ClickHouse prend en charge de nombreux formats d’entrée lors des insertions (et des requêtes). Il s’agit d’une différence importante par rapport aux bases de données OLTP, qui facilite grandement le chargement de données depuis des sources externes, en particulier lorsqu’elle est associée aux fonctions de table et à la possibilité de charger des données depuis des fichiers sur disque. Ces formats sont idéaux pour les chargements ponctuels de données et les tâches de data engineering. Pour les applications qui recherchent des performances d’insert optimales, vous devriez insérer les données en utilisant le format Native. Ce format est pris en charge par la plupart des clients (comme Go et Python) et garantit au serveur un minimum de travail, puisque ce format est déjà orienté colonnes. Ainsi, la responsabilité de convertir les données dans un format orienté colonnes est déplacée côté client. C’est important pour faire évoluer efficacement les inserts. Vous pouvez également utiliser le format RowBinary (comme l’utilise le client Java) si vous préférez un format en lignes ; il est généralement plus facile à écrire que le format Native. Il est plus efficace, en termes de compression, de surcharge réseau et de traitement côté serveur, que d’autres formats en lignes comme JSON. Le format JSONEachRow peut être envisagé si votre débit d’écriture est plus faible et que vous cherchez à vous intégrer rapidement. Gardez à l’esprit que ce format entraîne une surcharge CPU dans ClickHouse pour l’analyse syntaxique.

Utiliser l’interface HTTP

Contrairement à de nombreuses bases de données traditionnelles, ClickHouse prend en charge une interface HTTP. Vous pouvez l’utiliser à la fois pour insérer des données et les interroger, avec n’importe lequel des formats ci-dessus. Cette option est souvent préférable au protocole natif de ClickHouse, car elle permet de rediriger facilement le trafic à l’aide de load balancers. On observe généralement une légère différence de performance à l’insertion avec le protocole natif, qui entraîne un peu moins de surcoût.
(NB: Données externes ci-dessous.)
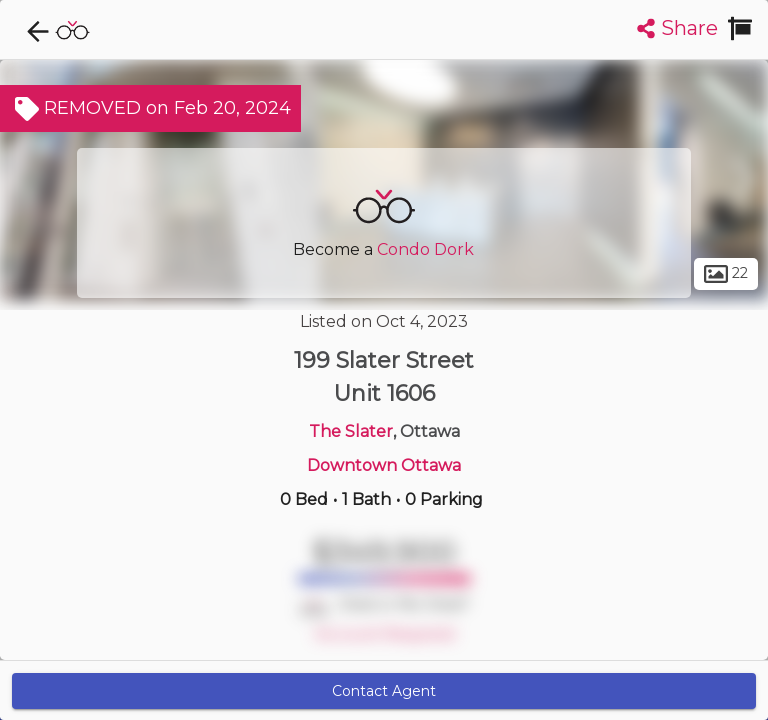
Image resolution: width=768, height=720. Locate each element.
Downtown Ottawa (384, 465)
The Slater (351, 431)
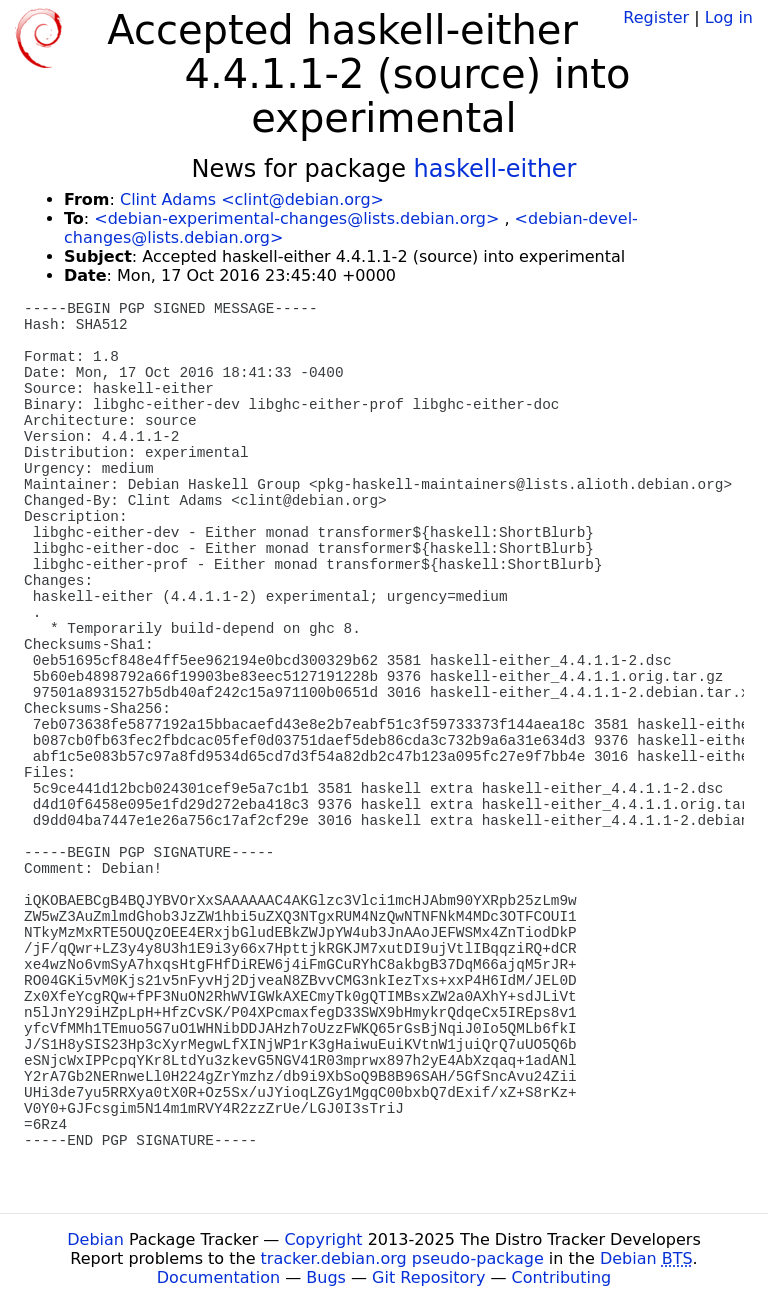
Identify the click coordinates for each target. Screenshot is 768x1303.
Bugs (326, 1277)
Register (656, 17)
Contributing (562, 1277)
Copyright (323, 1239)
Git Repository (428, 1277)
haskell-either (495, 169)
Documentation (218, 1277)
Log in (729, 17)
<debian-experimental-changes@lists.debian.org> (296, 218)
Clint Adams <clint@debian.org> (252, 199)
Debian (95, 1239)
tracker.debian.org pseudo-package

Les clients existants utilisent l’un ou l’autre de ces protocoles (et, dans certains cas, les deux, par exemple le client Go). Le protocole natif permet également de suivre facilement la progression des requêtes. Voir Interface HTTP pour plus de détails.

Exemple de base

Vous pouvez utiliser la commande INSERT INTO TABLE, bien connue, avec ClickHouse. Insérons quelques données dans la table que nous avons créée dans le guide de démarrage « Création de tables dans ClickHouse ».
INSERT INTO helloworld.my_first_table (user_id, message, timestamp, metric) VALUES
    (101, 'Hello, ClickHouse!',                                 now(),       -1.0    ),
    (102, 'Insert a lot of rows per batch',                     yesterday(), 1.41421 ),
    (102, 'Sort your data based on your commonly-used queries', today(),     2.718   ),
    (101, 'Granules are the smallest chunks of data read',      now() + 5,   3.14159 )
Pour vérifier que cela a bien fonctionné, exécutez la requête SELECT suivante :
SELECT * FROM helloworld.my_first_table
Cela renvoie :
user_id message                                             timestamp           metric
101         Hello, ClickHouse!                                  2024-11-13 20:01:22     -1
101         Granules are the smallest chunks of data read           2024-11-13 20:01:27 3.14159
102         Insert a lot of rows per batch                          2024-11-12 00:00:00 1.41421
102         Sort your data based on your commonly-used queries  2024-11-13 00:00:00     2.718

Chargement de données depuis Postgres

Pour charger des données depuis Postgres, vous pouvez utiliser :
  • ClickPipes, un outil ETL spécialement conçu pour la réplication de bases de données PostgreSQL. Il est disponible dans les deux options suivantes :
  • Le moteur de table PostgreSQL pour lire directement les données, comme dans les exemples précédents. Cette solution convient généralement si une réplication par lots basée sur un watermark connu, par exemple un timestamp, est suffisante, ou s’il s’agit d’une migration ponctuelle. Cette approche peut gérer des dizaines de millions de lignes. Les utilisateurs souhaitant migrer des jeux de données plus volumineux devraient envisager plusieurs requêtes, chacune traitant une partie des données. Des tables de staging peuvent être utilisées pour chaque partie avant le déplacement de ses partitions vers une table finale. Cela permet de relancer les requêtes ayant échoué. Pour plus de détails sur cette stratégie de chargement en masse, voir ici.
  • Les données peuvent être exportées depuis PostgreSQL au format CSV. Elles peuvent ensuite être insérées dans ClickHouse à partir de fichiers locaux ou via le stockage objet à l’aide de fonctions de table.
Besoin d’aide pour insérer de grands jeux de données ?Si vous avez besoin d’aide pour insérer de grands jeux de données, ou si vous rencontrez des erreurs lors de l’importation de données dans ClickHouse Cloud, veuillez nous contacter à support@clickhouse.com et nous pourrons vous aider.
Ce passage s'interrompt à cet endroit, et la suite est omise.